Hace un tiempo leí en un foro
de literatura un comentario sorprendente sobre Luis Landero. El autor de la
nota decía que Luis Landero era un escritor del siglo XIX «y poco más». Lo
afirmaba, además, con ese tono taxativo con el que emiten sus
juicios de valor esos opinadores profesionales que pasean su soberbia por las redes sociales. Pero lo verdaderamente llamativo
era el tono dedeñoso con el que el comentarista pretendía vincular la narrativa
del siglo XIX con una suerte de demérito estigmatizador. «Y poco más», rezaba
esa coda despectiva. Como si aparecer vinculado por afinidad a la pléyade de
los Tolstoi, Dostoyevski, Balzac, Flaubert, Galdós o Clarín –todos ellos unos
principiantes– supusiera para el escritor moderno un baldón insuperable. Casi
todo en la vida es debatible pero a mí nadie va a convencerme de que el género
de la novela vivió su época dorada en el XIX. Y quien crea que esta afirmación
procede de un reaccionario que vive anclado en el inmovilismo de la tradición
es que no me conoce bien o que no ha leído nada de lo que he escrito. Pero estoy
seguro de que nunca la novela ha vuelto a alcanzar las cotas de calidad,
maestría, dominio de la narratividad y elegancia en el uso del lenguaje como en
aquella centuria. Este desprestigio de la novela del Realismo no es algo inédito.

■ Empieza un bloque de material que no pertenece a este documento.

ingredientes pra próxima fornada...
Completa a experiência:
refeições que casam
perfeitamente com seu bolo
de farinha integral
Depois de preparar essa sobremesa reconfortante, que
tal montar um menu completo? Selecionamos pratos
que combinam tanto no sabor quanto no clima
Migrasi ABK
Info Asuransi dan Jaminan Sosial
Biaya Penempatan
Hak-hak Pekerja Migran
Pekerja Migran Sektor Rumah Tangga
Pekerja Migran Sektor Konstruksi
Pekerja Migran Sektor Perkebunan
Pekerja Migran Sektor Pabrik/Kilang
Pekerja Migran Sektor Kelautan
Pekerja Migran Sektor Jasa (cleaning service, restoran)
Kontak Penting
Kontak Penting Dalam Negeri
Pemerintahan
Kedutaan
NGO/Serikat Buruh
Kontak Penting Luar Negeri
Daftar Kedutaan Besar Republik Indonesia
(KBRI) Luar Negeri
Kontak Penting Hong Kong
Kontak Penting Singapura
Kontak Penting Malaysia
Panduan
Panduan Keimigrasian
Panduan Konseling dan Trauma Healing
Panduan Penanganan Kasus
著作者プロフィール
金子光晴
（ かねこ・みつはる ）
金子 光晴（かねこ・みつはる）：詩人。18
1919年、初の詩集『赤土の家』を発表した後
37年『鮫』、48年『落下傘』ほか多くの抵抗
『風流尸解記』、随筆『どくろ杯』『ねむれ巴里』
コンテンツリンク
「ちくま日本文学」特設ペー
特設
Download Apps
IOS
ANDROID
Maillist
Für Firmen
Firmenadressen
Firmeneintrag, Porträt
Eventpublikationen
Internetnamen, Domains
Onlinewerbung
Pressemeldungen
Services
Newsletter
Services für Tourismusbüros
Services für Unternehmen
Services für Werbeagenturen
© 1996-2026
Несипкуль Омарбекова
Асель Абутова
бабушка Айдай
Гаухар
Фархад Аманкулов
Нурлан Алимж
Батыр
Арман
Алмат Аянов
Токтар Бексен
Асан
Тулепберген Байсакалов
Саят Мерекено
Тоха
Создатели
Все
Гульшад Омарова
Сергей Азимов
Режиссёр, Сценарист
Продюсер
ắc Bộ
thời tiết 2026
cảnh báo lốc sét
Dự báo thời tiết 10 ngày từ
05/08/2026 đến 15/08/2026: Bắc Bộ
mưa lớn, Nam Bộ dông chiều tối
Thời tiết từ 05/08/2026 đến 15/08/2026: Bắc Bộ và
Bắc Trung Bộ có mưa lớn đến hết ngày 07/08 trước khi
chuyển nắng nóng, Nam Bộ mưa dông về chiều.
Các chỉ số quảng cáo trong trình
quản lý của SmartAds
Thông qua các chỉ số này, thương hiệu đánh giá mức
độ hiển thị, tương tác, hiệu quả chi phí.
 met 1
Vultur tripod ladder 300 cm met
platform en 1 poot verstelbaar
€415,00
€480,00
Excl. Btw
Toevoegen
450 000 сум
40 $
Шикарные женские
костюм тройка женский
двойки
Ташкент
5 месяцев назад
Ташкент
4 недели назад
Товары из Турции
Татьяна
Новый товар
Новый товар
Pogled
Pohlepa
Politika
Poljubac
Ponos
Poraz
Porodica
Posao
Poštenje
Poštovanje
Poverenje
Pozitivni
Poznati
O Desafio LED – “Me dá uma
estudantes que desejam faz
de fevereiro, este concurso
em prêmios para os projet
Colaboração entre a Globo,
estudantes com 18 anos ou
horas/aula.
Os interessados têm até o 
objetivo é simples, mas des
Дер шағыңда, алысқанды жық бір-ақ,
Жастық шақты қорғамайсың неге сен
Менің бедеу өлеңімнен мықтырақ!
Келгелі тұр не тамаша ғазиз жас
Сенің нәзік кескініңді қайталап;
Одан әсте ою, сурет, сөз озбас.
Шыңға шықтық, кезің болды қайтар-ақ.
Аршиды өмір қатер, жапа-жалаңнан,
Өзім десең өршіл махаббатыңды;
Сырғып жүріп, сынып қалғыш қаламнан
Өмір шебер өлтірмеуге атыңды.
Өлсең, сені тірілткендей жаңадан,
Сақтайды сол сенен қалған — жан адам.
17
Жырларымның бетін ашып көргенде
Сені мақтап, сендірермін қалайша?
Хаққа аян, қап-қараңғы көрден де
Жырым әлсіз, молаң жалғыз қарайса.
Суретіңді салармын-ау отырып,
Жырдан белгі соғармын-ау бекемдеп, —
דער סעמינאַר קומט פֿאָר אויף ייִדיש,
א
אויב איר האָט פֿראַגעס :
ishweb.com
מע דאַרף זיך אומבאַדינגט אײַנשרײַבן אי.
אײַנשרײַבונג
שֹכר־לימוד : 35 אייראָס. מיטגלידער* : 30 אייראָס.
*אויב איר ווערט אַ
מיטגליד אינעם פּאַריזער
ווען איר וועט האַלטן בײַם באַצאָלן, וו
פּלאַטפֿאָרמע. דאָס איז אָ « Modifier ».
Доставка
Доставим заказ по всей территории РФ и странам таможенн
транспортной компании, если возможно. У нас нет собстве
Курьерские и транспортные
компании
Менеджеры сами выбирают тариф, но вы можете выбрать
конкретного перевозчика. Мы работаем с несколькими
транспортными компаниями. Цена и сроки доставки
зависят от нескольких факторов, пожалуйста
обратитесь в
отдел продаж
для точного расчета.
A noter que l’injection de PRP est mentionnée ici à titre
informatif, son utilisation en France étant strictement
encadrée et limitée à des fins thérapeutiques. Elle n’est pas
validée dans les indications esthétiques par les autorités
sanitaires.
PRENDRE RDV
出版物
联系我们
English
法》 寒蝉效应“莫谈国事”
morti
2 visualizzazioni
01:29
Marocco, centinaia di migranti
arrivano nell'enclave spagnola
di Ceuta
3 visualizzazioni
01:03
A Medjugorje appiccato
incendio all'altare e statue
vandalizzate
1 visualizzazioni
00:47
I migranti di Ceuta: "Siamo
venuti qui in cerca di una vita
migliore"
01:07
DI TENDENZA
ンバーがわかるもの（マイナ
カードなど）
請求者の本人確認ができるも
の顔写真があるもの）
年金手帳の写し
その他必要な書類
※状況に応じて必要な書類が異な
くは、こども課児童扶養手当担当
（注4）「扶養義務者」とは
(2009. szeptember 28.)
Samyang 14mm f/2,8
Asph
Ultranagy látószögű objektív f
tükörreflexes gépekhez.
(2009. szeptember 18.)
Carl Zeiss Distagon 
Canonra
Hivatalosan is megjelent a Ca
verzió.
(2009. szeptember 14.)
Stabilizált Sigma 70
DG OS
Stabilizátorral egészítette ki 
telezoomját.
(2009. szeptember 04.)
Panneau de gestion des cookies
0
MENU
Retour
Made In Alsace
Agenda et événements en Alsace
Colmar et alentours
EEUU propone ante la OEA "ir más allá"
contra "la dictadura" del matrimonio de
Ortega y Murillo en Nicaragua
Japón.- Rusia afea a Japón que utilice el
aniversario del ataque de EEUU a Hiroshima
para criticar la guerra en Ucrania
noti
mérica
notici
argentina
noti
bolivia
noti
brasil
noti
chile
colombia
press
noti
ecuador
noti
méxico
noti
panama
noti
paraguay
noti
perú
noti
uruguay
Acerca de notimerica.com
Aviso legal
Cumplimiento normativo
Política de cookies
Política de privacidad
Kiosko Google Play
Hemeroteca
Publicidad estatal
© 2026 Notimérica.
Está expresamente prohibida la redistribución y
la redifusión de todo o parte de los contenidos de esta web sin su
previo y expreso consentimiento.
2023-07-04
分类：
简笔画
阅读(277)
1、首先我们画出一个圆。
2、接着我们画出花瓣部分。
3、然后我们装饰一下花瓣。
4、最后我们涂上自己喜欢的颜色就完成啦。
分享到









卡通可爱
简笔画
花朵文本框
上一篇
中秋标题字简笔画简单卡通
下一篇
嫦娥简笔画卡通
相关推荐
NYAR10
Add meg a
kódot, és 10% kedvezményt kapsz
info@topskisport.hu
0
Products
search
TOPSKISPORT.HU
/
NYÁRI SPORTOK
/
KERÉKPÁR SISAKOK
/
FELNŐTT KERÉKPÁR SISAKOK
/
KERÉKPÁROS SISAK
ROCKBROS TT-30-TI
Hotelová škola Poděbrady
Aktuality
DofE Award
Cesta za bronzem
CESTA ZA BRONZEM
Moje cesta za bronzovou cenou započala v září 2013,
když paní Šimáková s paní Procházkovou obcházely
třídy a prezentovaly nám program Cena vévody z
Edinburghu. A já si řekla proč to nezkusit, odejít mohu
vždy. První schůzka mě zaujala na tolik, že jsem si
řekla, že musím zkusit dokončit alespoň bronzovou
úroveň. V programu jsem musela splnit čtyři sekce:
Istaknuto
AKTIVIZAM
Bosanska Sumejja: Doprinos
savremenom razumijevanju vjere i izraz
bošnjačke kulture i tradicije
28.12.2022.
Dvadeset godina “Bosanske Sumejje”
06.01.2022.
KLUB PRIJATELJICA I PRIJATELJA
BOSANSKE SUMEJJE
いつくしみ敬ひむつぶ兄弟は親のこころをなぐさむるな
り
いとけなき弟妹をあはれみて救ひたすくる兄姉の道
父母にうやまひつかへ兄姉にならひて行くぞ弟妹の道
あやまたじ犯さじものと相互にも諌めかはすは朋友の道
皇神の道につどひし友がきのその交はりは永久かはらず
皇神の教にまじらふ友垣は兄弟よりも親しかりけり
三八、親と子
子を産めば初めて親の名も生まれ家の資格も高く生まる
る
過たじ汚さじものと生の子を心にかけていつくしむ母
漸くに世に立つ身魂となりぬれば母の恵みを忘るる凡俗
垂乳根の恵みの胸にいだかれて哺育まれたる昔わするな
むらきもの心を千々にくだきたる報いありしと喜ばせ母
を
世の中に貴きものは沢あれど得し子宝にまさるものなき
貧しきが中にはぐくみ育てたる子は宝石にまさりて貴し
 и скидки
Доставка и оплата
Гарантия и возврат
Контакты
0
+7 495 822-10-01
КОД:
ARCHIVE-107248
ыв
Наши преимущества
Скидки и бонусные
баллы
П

Obedece a los episodios más o menos cíclicos de iconoclastia que los nuevos escritores
quieren imponer para afirmarse generacionalmente. Pero Picasso, que no es
sospechoso de conservadurismo, sólo se inició en el cubismo una vez hubo
dominado las técnicas de todos los grandes maestros que lo antecedieron. Existe
también el prurito de romper todos los moldes del género novelesco, cuya
maleabilidad permite el hibridismo y una libérrima propuesta creativa y
estructural. Yo mismo lo he defendido, aunque con alguna reserva. Se habla del
dinamismo que aporta la mixtura, y se admira el fragmentarismo, mientras que todo
lo que huele a narración lineal o a la clásica ficción argumental se mira con displicencia
desde determinados púlpitos. En ellos predican muchas veces sacerdotes que se
sienten investidos con la toga de un elitismo que hay que exhibir en algunos
proscenios. El ensayo ficción, por ejemplo, que es un interesantísimo fruto de
esa tendencia al mestizaje genérico y que ha dado libros de gran valor, se ha
constituido en paradigma de la anti-novela. Pero nadie ha escrito un ensayo más
lúcido sobre la culpa que Dostoyevski, y fue con Crimen y castigo. Es decir, con una novela.
Esta situación ha llegado
hasta extremos tan absurdos que en determinadas presentaciones de libros he escuchado
decir al presentador cosas como que «estamos ante una novela-novela», así, repitiendo dos veces el sustantivo, no sé si
con la intención de prevenir a los incautos que venían pensando que ese día se
presentaba no sé qué cosa o tranquilizando a quienes acudimos creyendo que,
efectivamente, el autor de turno había escrito una novela-novela.
Pero lo cierto es que yo, que
leo de todo, he concatenado últimamente dos novelas-novelas,
una de Elvira Lindo y otra de Julio Llamazares, y he vuelto a sentir el placer de
la historia que se cuenta sin más zarandajas que la del mero hecho de contar,
que es lo que ha movido siempre al narrador y al escuchante desde tiempo
inmemorial. Por eso, de vez en cuando, hay que reivindicar la vieja
narratividad, la misma que subyugaba a los huéspedes de las ventas del Quijote. Como escritor, nada me haría
más ilusión que alguien emparentara mis novelas con las del siglo XIX. O que un
presentador dijera de mis libros, que son novelas-novelas.